What needs to be done ->
Nothing but the exact text of the entries should appear in your answer; pictures stay out.

Records from a data source ->
==*==

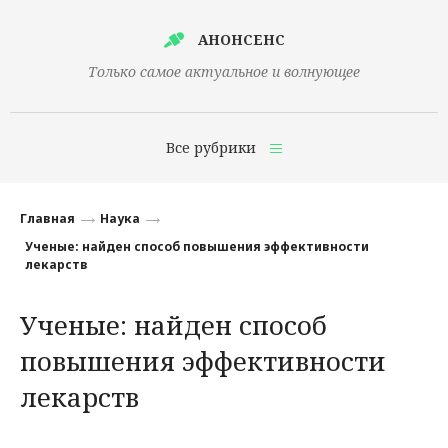
АНОНСЕНС
Только самое актуальное и волнующее
Все рубрики
Главная
Главная
Наука
Финансы
Ученые: найден способ повышения эффективности
лекарств
Технологии
Ученые: найден способ
Наука
повышения эффективности
Культура
лекарств
Общество
Политика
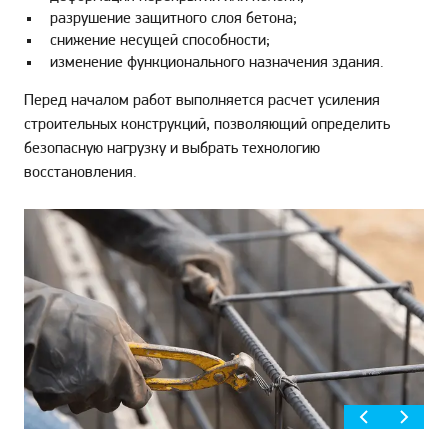
разрушение защитного слоя бетона;
снижение несущей способности;
изменение функционального назначения здания.
Перед началом работ выполняется расчет усиления
строительных конструкций, позволяющий определить
безопасную нагрузку и выбрать технологию
восстановления.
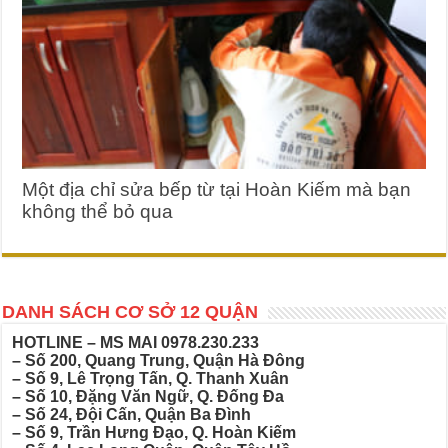
Một địa chỉ sửa bếp từ tại Hoàn Kiếm mà bạn
không thể bỏ qua
DANH SÁCH CƠ SỞ 12 QUẬN
HOTLINE – MS MAI
0978.230.233
– Số 200, Quang Trung, Quận Hà Đông
– Số 9, Lê Trọng Tấn, Q. Thanh Xuân
– Số 10, Đặng Văn Ngữ, Q. Đống Đa
– Số 24, Đội Cấn, Quận Ba Đình
– Số 9, Trần Hưng Đạo, Q. Hoàn Kiếm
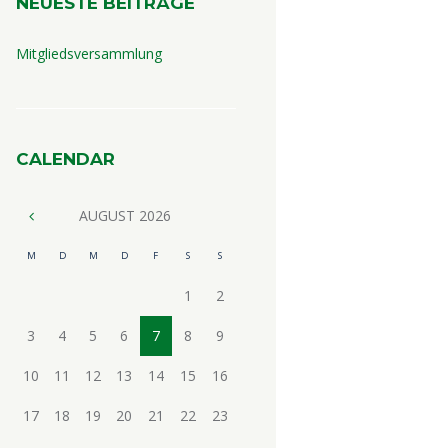
NEUESTE BEITRÄGE
Mitgliedsversammlung
CALENDAR
AUGUST
2026
M
D
M
D
F
S
S
1
2
3
4
5
6
7
8
9
10
11
12
13
14
15
16
17
18
19
20
21
22
23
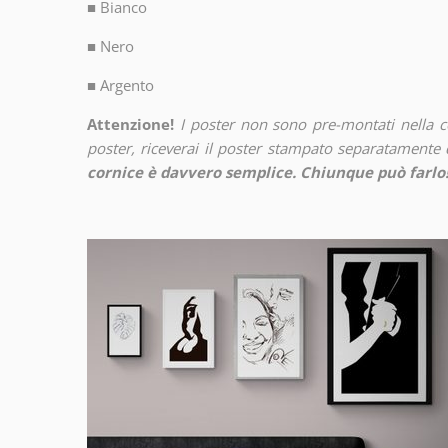
■
Bianco
■
Nero
■
Argento
Attenzione!
I poster non sono pre-montati nella 
poster, riceverai il poster stampato separatamente d
cornice è davvero semplice. Chiunque può farlo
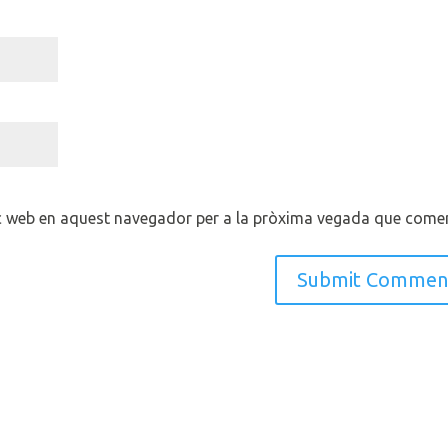
oc web en aquest navegador per a la pròxima vegada que comen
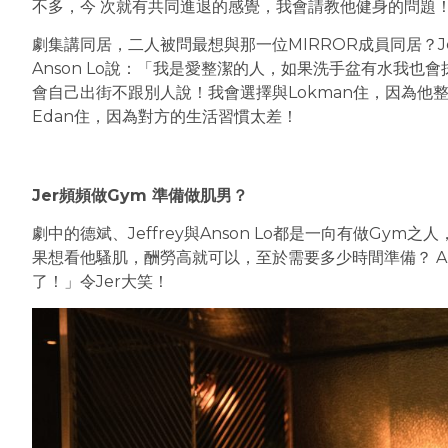
不多，今 次就有共同進退的感覺，我會請教他健身的問題
劇集講同居，二人被問最想與那一位MIRROR成員同居？Je
Anson Lo說：「我是愛整潔的人，如果洗手盆有水我也
會自己出街不跟別人說！我會選擇與Lokman住，因為他
Edan住，因為對方的生活習慣太差！
Jer頻頻做Gym 準備做肌男？
劇中的德斌、Jeffrey與Anson Lo都是一向有做Gym之
果想看他騷肌，酬勞高就可以，至於需要多少時間準備？ An
了！」令Jer大笑！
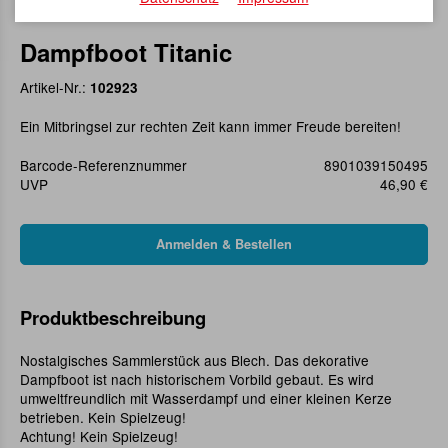
Dampfboot Titanic
Artikel-Nr.:
102923
Ein Mitbringsel zur rechten Zeit kann immer Freude bereiten!
Barcode-Referenznummer
8901039150495
UVP
46,90 €
Produktbeschreibung
Nostalgisches Sammlerstück aus Blech. Das dekorative
Dampfboot ist nach historischem Vorbild gebaut. Es wird
umweltfreundlich mit Wasserdampf und einer kleinen Kerze
betrieben. Kein Spielzeug!
Achtung! Kein Spielzeug!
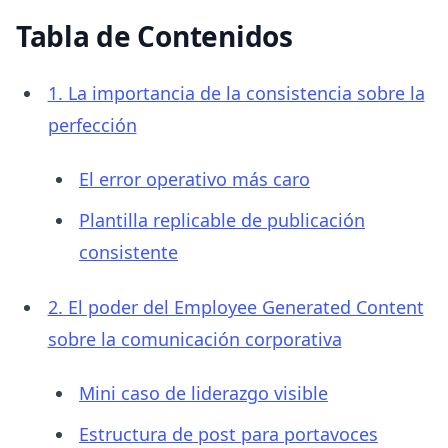
Tabla de Contenidos
1. La importancia de la consistencia sobre la
perfección
El error operativo más caro
Plantilla replicable de publicación
consistente
2. El poder del Employee Generated Content
sobre la comunicación corporativa
Mini caso de liderazgo visible
Estructura de post para portavoces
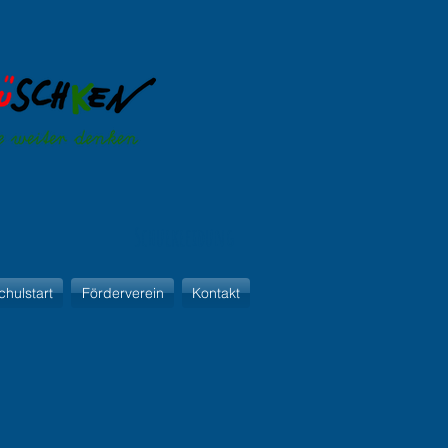
Schulkleidung
chulstart
Förderverein
Kontakt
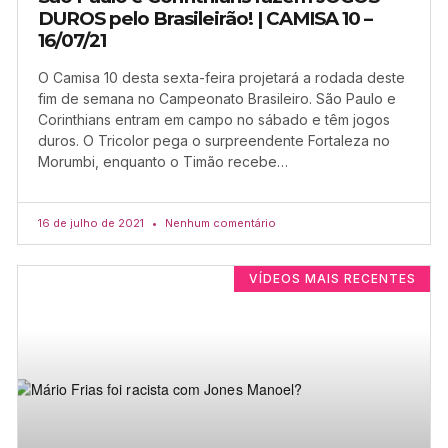
DUROS pelo Brasileirão! | CAMISA 10 –
16/07/21
O Camisa 10 desta sexta-feira projetará a rodada deste
fim de semana no Campeonato Brasileiro. São Paulo e
Corinthians entram em campo no sábado e têm jogos
duros. O Tricolor pega o surpreendente Fortaleza no
Morumbi, enquanto o Timão recebe…
16 de julho de 2021
Nenhum comentário
VÍDEOS MAIS RECENTES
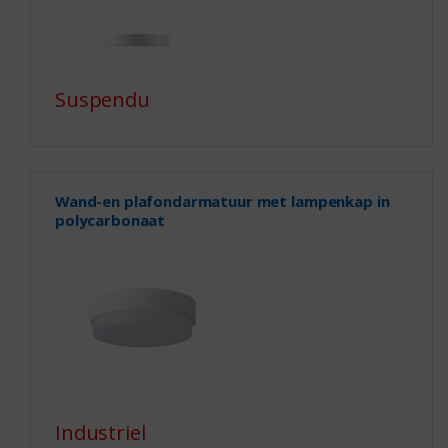
Suspendu
Wand-en plafondarmatuur met lampenkap in
polycarbonaat
Industriel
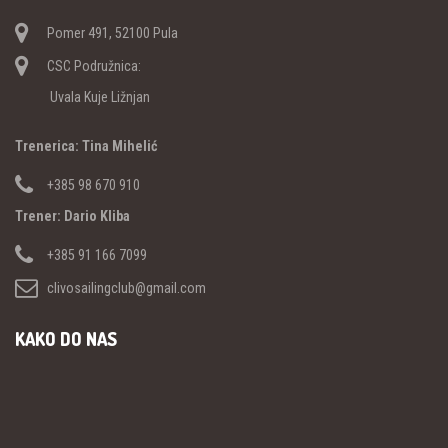
Pomer 491, 52100 Pula
CSC Podružnica:
Uvala Kuje Ližnjan
Trenerica: Tina Mihelić
+385 98 670 910
Trener: Dario Kliba
+385 91 166 7099
clivosailingclub@gmail.com
KAKO DO NAS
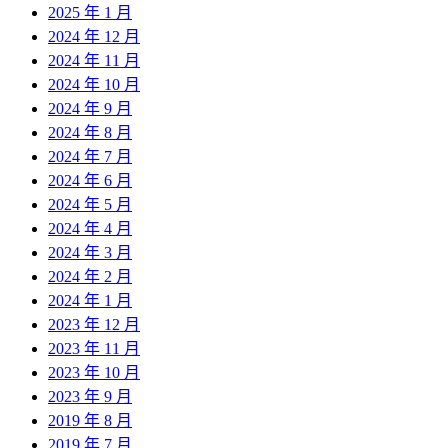
2025 年 1 月
2024 年 12 月
2024 年 11 月
2024 年 10 月
2024 年 9 月
2024 年 8 月
2024 年 7 月
2024 年 6 月
2024 年 5 月
2024 年 4 月
2024 年 3 月
2024 年 2 月
2024 年 1 月
2023 年 12 月
2023 年 11 月
2023 年 10 月
2023 年 9 月
2019 年 8 月
2019 年 7 月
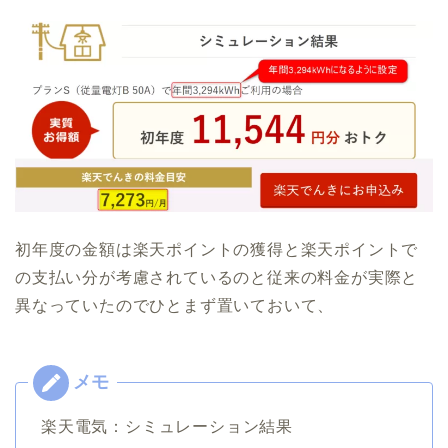
初年度の金額は楽天ポイントの獲得と楽天ポイントで
の支払い分が考慮されているのと従来の料金が実際と
異なっていたのでひとまず置いておいて、
楽天電気：シミュレーション結果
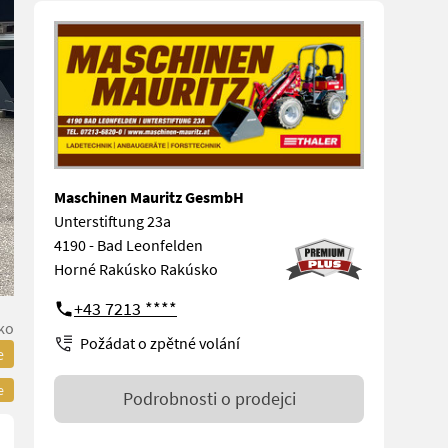
Maschinen Mauritz GesmbH
Unterstiftung 23a
4190 - Bad Leonfelden
Horné Rakúsko Rakúsko
+43 7213 ****
ko
Požádat o zpětné volání
e
e
Podrobnosti o prodejci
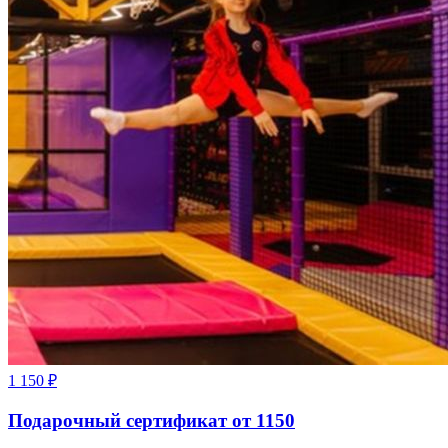
1 150
₽
Подарочный сертификат от 1150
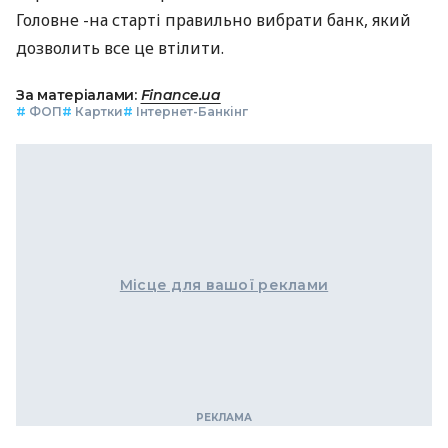
Головне -на старті правильно вибрати банк, який
дозволить все це втілити.
За матеріалами:
Finance.ua
#
ФОП
#
Картки
#
Інтернет-Банкінг
Місце для вашої реклами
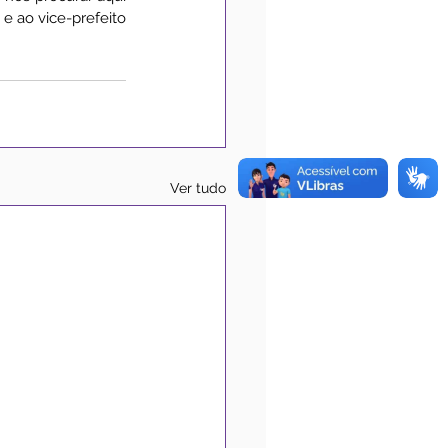
 ao vice-prefeito 
Ver tudo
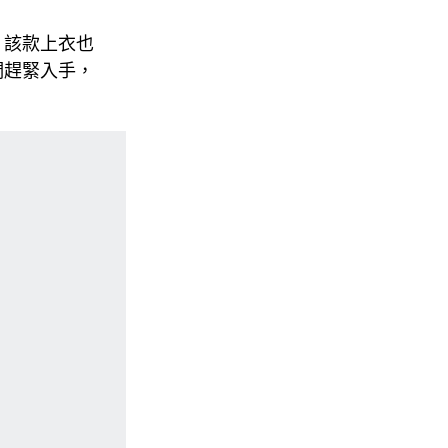
，該款上衣也
們趕緊入手，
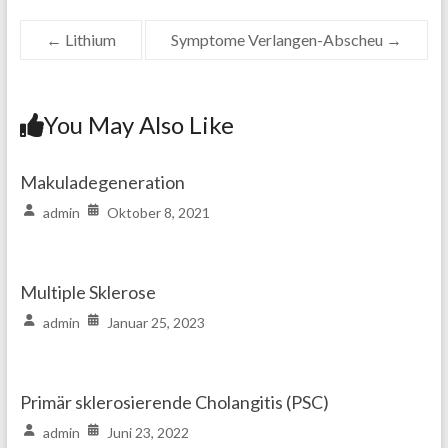
←
Lithium
Symptome Verlangen-Abscheu
→
You May Also Like
Makuladegeneration
admin
Oktober 8, 2021
Multiple Sklerose
admin
Januar 25, 2023
Primär sklerosierende Cholangitis (PSC)
admin
Juni 23, 2022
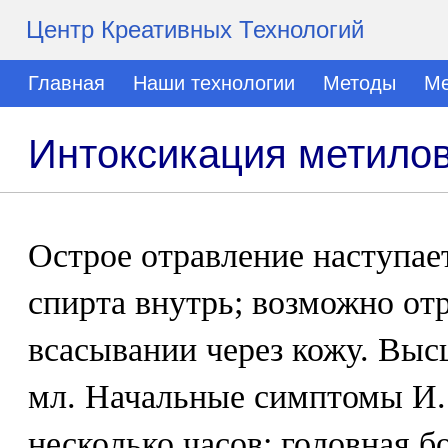
Центр Креативных Технологий
Главная
Наши технологии
Методы
Ме
Интоксикация метило
Острое отравление наступае
спирта внутрь; возможно от
всасывании через кожу. Выс
мл. Начальные симптомы И.
несколько часов: головная б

==*==

Expected answer ->
АНОНСЕНС
Только самое актуальное и волнующее
Все рубрики
Главная
Главная
Наука
Финансы
Ученые: найден способ повышения эффективности
лекарств
Технологии
Ученые: найден способ
Наука
повышения эффективности
Культура
лекарств
Общество
Политика
разрушение защитного слоя бетона;
снижение несущей способности;
изменение функционального назначения здания.
Перед началом работ выполняется расчет усиления
строительных конструкций, позволяющий определить
безопасную нагрузку и выбрать технологию
восстановления.
Một địa chỉ sửa bếp từ tại Hoàn Kiếm mà bạn
không thể bỏ qua
DANH SÁCH CƠ SỞ 12 QUẬN
HOTLINE – MS MAI
0978.230.233
– Số 200, Quang Trung, Quận Hà Đông
– Số 9, Lê Trọng Tấn, Q. Thanh Xuân
– Số 10, Đặng Văn Ngữ, Q. Đống Đa
– Số 24, Đội Cấn, Quận Ba Đình
– Số 9, Trần Hưng Đạo, Q. Hoàn Kiếm
NEUESTE BEITRÄGE
Mitgliedsversammlung
CALENDAR
AUGUST
2026
M
D
M
D
F
S
S
1
2
3
4
5
6
7
8
9
10
11
12
13
14
15
16
17
18
19
20
21
22
23
■
Bianco
■
Nero
■
Argento
Attenzione!
I poster non sono pre-montati nella 
poster, riceverai il poster stampato separatamente d
cornice è davvero semplice. Chiunque può farlo
oc web en aquest navegador per a la pròxima vegada que comen
不多，今 次就有共同進退的感覺，我會請教他健身的問題
劇集講同居，二人被問最想與那一位MIRROR成員同居？Je
Anson Lo說：「我是愛整潔的人，如果洗手盆有水我也
會自己出街不跟別人說！我會選擇與Lokman住，因為他
Edan住，因為對方的生活習慣太差！
Jer頻頻做Gym 準備做肌男？
劇中的德斌、Jeffrey與Anson Lo都是一向有做Gym之
果想看他騷肌，酬勞高就可以，至於需要多少時間準備？ An
了！」令Jer大笑！
Dampfboot Titanic
Artikel-Nr.:
102923
Ein Mitbringsel zur rechten Zeit kann immer Freude bereiten!
Barcode-Referenznummer
8901039150495
UVP
46,90 €
Produktbeschreibung
Nostalgisches Sammlerstück aus Blech. Das dekorative
Dampfboot ist nach historischem Vorbild gebaut. Es wird
umweltfreundlich mit Wasserdampf und einer kleinen Kerze
betrieben. Kein Spielzeug!
Achtung! Kein Spielzeug!
Tabla de Contenidos
1. La importancia de la consistencia sobre la
perfección
El error operativo más caro
Plantilla replicable de publicación
consistente
2. El poder del Employee Generated Content
sobre la comunicación corporativa
Mini caso de liderazgo visible
Estructura de post para portavoces
Schulkleidung
chulstart
Förderverein
Kontakt
DUROS pelo Brasileirão! | CAMISA 10 –
16/07/21
O Camisa 10 desta sexta-feira projetará a rodada deste
fim de semana no Campeonato Brasileiro. São Paulo e
Corinthians entram em campo no sábado e têm jogos
duros. O Tricolor pega o surpreendente Fortaleza no
Morumbi, enquanto o Timão recebe…
16 de julho de 2021
Nenhum comentário
VÍDEOS MAIS RECENTES
Suspendu
Wand-en plafondarmatuur met lampenkap in
polycarbonaat
Industriel
Pomer 491, 52100 Pula
CSC Podružnica:
Uvala Kuje Ližnjan
Trenerica: Tina Mihelić
+385 98 670 910
Trener: Dario Kliba
+385 91 166 7099
clivosailingclub@gmail.com
KAKO DO NAS
2025 年 1 月
2024 年 12 月
2024 年 11 月
2024 年 10 月
2024 年 9 月
2024 年 8 月
2024 年 7 月
2024 年 6 月
2024 年 5 月
2024 年 4 月
2024 年 3 月
2024 年 2 月
2024 年 1 月
2023 年 12 月
2023 年 11 月
2023 年 10 月
2023 年 9 月
2019 年 8 月
2019 年 7 月
初年度の金額は楽天ポイントの獲得と楽天ポイントで
の支払い分が考慮されているのと従来の料金が実際と
異なっていたのでひとまず置いておいて、
楽天電気：シミュレーション結果
Maschinen Mauritz GesmbH
Unterstiftung 23a
4190 - Bad Leonfelden
Horné Rakúsko Rakúsko
+43 7213 ****
ko
Požádat o zpětné volání
e
e
Podrobnosti o prodejci
1 150
₽
Подарочный сертификат от 1150
Головне -на старті правильно вибрати банк, який
дозволить все це втілити.
За матеріалами:
Finance.ua
#
ФОП
#
Картки
#
Інтернет-Банкінг
Місце для вашої реклами
 ao vice-prefeito 
Ver tudo
，該款上衣也
們趕緊入手，
←
Lithium
Symptome Verlangen-Abscheu
→
You May Also Like
Makuladegeneration
admin
Oktober 8, 2021
Multiple Sklerose
admin
Januar 25, 2023
Primär sklerosierende Cholangitis (PSC)
admin
Juni 23, 2022
Центр Креативных Технологий
Главная
Наши технологии
Методы
Ме
Интоксикация метило
Острое отравление наступае
спирта внутрь; возможно от
всасывании через кожу. Выс
мл. Начальные симптомы И.
несколько часов: головная б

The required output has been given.